Jan 3, 2011 5:00 AM curl curl    says:
It was exactly the same point that is discussed here
Apr 6, 2011 6:07 AM Guest William  says:

God bless you!

this is my first time to visit this site

am still overwhelmed by the wonderful things i have foung here

Apr 23, 2011 4:37 PM Guest Marie  says:

What a wonderful thing for me to stumble upon. Just recently, as the wedding has approached closer, my fiance and I have been getting into more conflicts and I truly know that it's from a lack of a good communication style. We, too often, get so caught up in our hurt, it affects the way we try and resolve things. In fact, it makes it so that we don't resolve anything! We just end up more frustrated than before and angry with each other.


The Lord has been showing me lately, more and more, just how powerful a gentle tongue is. My fiance gets his pride easily wounded and takes offense easily to things. Instead of me being angry and telling him to just let go of that pride and stop getting so offended, it's not all about him! I'm learning to re-affirm his positive attributes and the reasons that I love him and feel I can share with him, before sharing what's bothering me. To let him know that sometimes there are things I feel hurt by, but in a way that won't tear him down.

 

"I" statements are so important. And I also know that talking about your feelings and then planning a course of action is important too. As  a man, he likes to get things done. If there is a problem, he wants to handle it. So it's frustrating to him when I bring "yet another" issue up, throw all this baggage on him, and not even give him a practical way to help make it better.

 

This was a wonderful post, and EXACTLY what I needed to hear in how to approach further discussion with him. Because let's face it, there will always be a time when there are things that need to be addressed in our future marriage. It's inevitable. But with the Lord inbetween us, we can change the outcome of the confrontation from negative to positive.

Apr 26, 2011 6:32 AM Guest Wedding venue  says:
Somebody said,,there are mannersim for a fight as well and this is true.People can resolve their issues even after a fight if they take care of each others self esteem and self respect.
Apr 29, 2011 6:59 AM LianE LianE    says:
What would be life after marriage? Any relationship has always arguments and difficulties. Relationships are built up with trust. Couples need to trust each other in various situations, including when it’s time to handle money. Fighting about money can throw a monkey wrench in a seemingly perfect coupling.
Sep 9, 2011 8:21 AM Manturity Manturity    says:
Great Post!
Sep 26, 2011 7:56 AM Guest Sebs  says:
Great article! Great tips on fighting the good fight. Thanks for sharing!
Sep 28, 2011 5:20 AM pennyf pennyf    says:
This is a very good article, I loved reading it.  It's content gives us insight on how to get our spouses attention without all the nagging.  Jesus did this similar thing in Revelations where He addressed the churches.  He starts out telling them positve things about the church and then brings up what they need to do differently.
Oct 4, 2011 1:55 AM Guest Mel  says:

Excellent advice, and very much needed in my current situation. It is really important to be wise and tactful when approaching sensitive issues in marriage, instead of letting it all pass.
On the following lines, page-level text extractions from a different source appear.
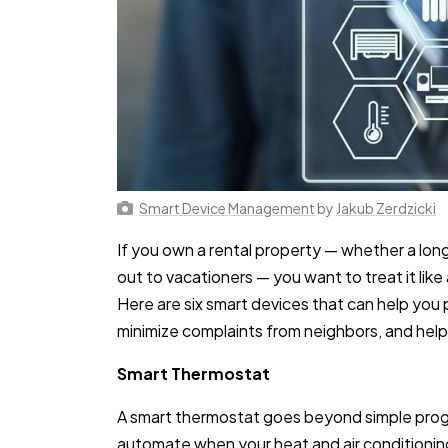
Smart Device Management
by
Jakub Zerdzicki
If you own a rental property — whether a lon
out to vacationers — you want to treat it like
Here are six smart devices that can help you 
minimize complaints from neighbors, and help 
Smart Thermostat
A smart thermostat goes beyond simple prog
automate when your heat and air conditioning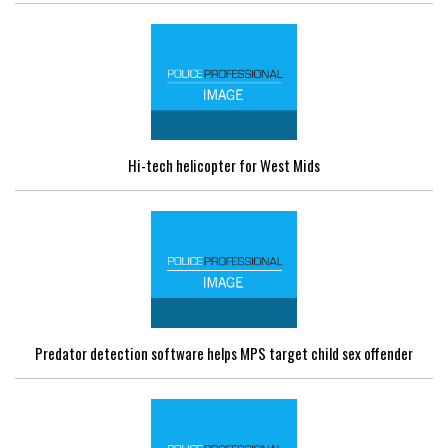
Hi-tech helicopter for West Mids
Predator detection software helps MPS target child sex offender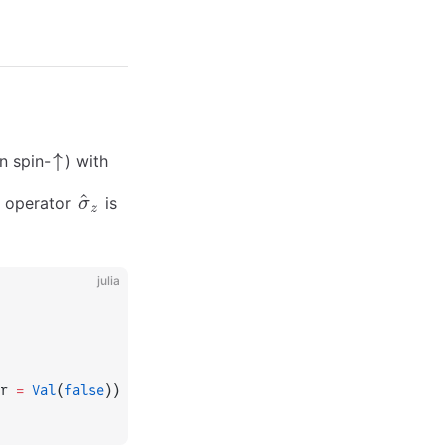
n spin-
) with
Z operator
is
julia
r 
=
 Val
(
false
))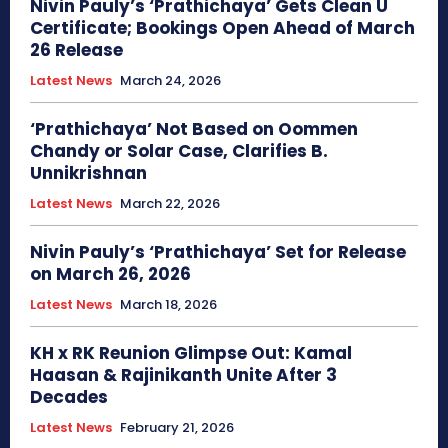
Nivin Pauly’s ‘Prathichaya’ Gets Clean U
Certificate; Bookings Open Ahead of March
26 Release
Latest News
March 24, 2026
‘Prathichaya’ Not Based on Oommen
Chandy or Solar Case, Clarifies B.
Unnikrishnan
Latest News
March 22, 2026
Nivin Pauly’s ‘Prathichaya’ Set for Release
on March 26, 2026
Latest News
March 18, 2026
KH x RK Reunion Glimpse Out: Kamal
Haasan & Rajinikanth Unite After 3
Decades
Latest News
February 21, 2026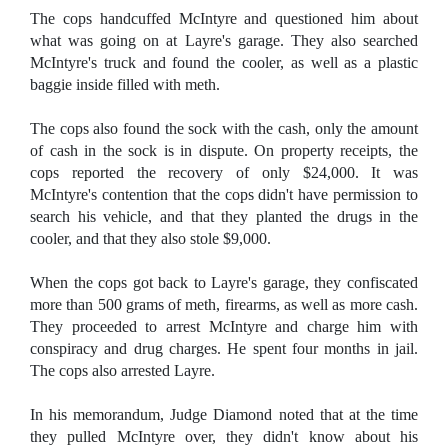
The cops handcuffed McIntyre and questioned him about
what was going on at Layre's garage. They also searched
McIntyre's truck and found the cooler, as well as a plastic
baggie inside filled with meth.
The cops also found the sock with the cash, only the amount
of cash in the sock is in dispute. On property receipts, the
cops reported the recovery of only $24,000. It was
McIntyre's contention that the cops didn't have permission to
search his vehicle, and that they planted the drugs in the
cooler, and that they also stole $9,000.
When the cops got back to Layre's garage, they confiscated
more than 500 grams of meth, firearms, as well as more cash.
They proceeded to arrest McIntyre and charge him with
conspiracy and drug charges. He spent four months in jail.
The cops also arrested Layre.
In his memorandum, Judge Diamond noted that at the time
they pulled McIntyre over, they didn't know about his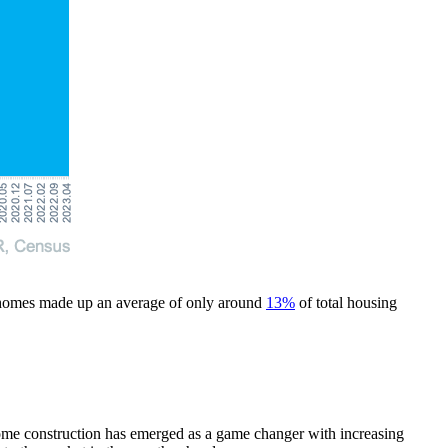
lt homes made up an average of only around
13%
of total housing
w-home construction has emerged as a game changer with increasing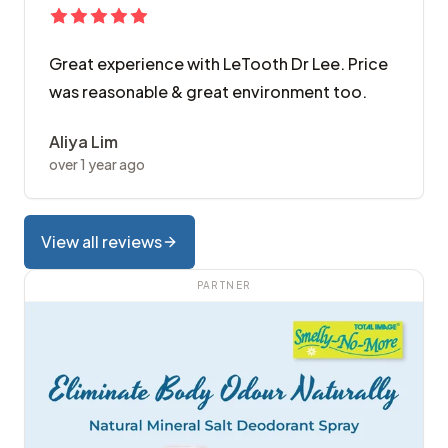
Great experience with LeTooth Dr Lee. Price
was reasonable & great environment too.
Aliya Lim
over 1 year ago
View all reviews
PARTNER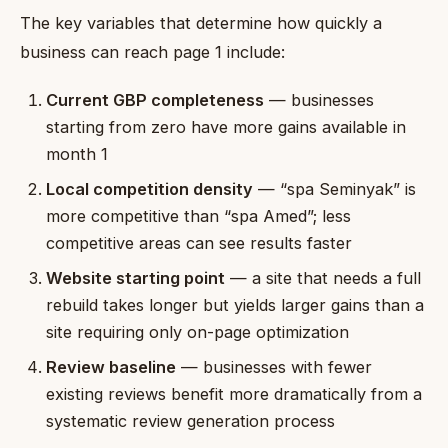
The key variables that determine how quickly a
business can reach page 1 include:
Current GBP completeness
— businesses
starting from zero have more gains available in
month 1
Local competition density
— “spa Seminyak” is
more competitive than “spa Amed”; less
competitive areas can see results faster
Website starting point
— a site that needs a full
rebuild takes longer but yields larger gains than a
site requiring only on-page optimization
Review baseline
— businesses with fewer
existing reviews benefit more dramatically from a
systematic review generation process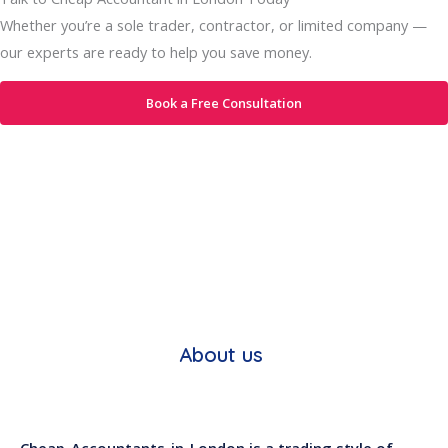
Whether you’re a sole trader, contractor, or limited company —
our experts are ready to help you save money.
Book a Free Consultation
About us
Cheap-Accountants-in-London is a trading style of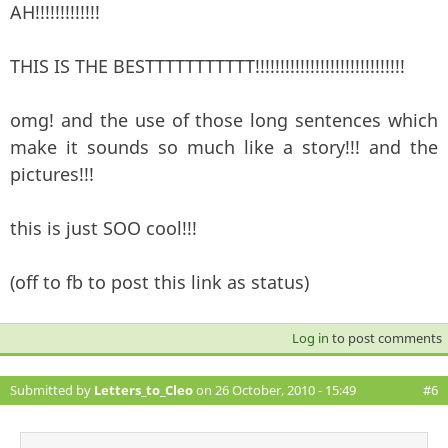
AH!!!!!!!!!!!!!
THIS IS THE BESTTTTTTTTTTT!!!!!!!!!!!!!!!!!!!!!!!!!!!!!!
omg! and the use of those long sentences which
make it sounds so much like a story!!! and the
pictures!!!
this is just SOO cool!!!
(off to fb to post this link as status)
Log in
to post comments
Submitted by
Letters_to_Cleo
on 26 October, 2010 - 15:49
#6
Oct 18, 2011 2:04 PM Guest Devoted Husband  says:
I'd like to comment on the issue you brought up to your husband. This is an issue my wife often addresses. She says that I do many good things for and with her, but that I don't romance her (e.g., I hardly ever bring her flowers, write her love notes, etc.). This bothers me. Here's how I'm changing, though--I've committed to do a loving act for her every day for a year. (I'm trying to make the majority of them "romantic" acts, but I do others as well.) I'm keeping my resolution a secret from my wife, but I'm blogging about each act. I plan on showing her the blog after the year's up!
Nov 15, 2011 10:00 PM Guest Christina (in green)  says:

It has been a long LONG time since I have been here... I'm getting tired of reading negative pregnancy forums so decided to alter my routine

 

I have to be honest...my husband and I are so laid back that the only time we ever really have conflict is when I'm horribly hormonal.  And hormonal = not good conflict resolution.

 

Now we communicate, but it rarely leads to much more than having a conversation.  So maybe we are resolving conflict without realizing it?  Seems to me like my conflicts are usually rife with throwing empty toilet roll bags at my husband before I storm up the stairs in tears...

 

Three years next month - and it gets easier every day to talk to him and understand what's going on.  So maybe we just had to iron out the kinks the first couple years.  Oh and avoid my hormones...

Nov 28, 2011 7:56 PM Guest Tiffany G.  says:

Hi Shelby:

 

Your approach to communication was great. It's so amazing how men and women deal with certain issues. Sometimes they think we come on too strong and it causes them to feel attacked. This can especially be the case with a strong willed woman as myself. Over the years (12), I have learned to approach my husband in love and instead of attacking him or his character, I've learned to share my concerns. I would also say that talking is not the only way to communicate. Quietness, giving hubby some detox time, gifts, and of course sex communicate a lot to our husbands. Of course we will ultimately need to talk, but doing some things prior to that can definitely pave the road to better communication and a happier, less resistant husband.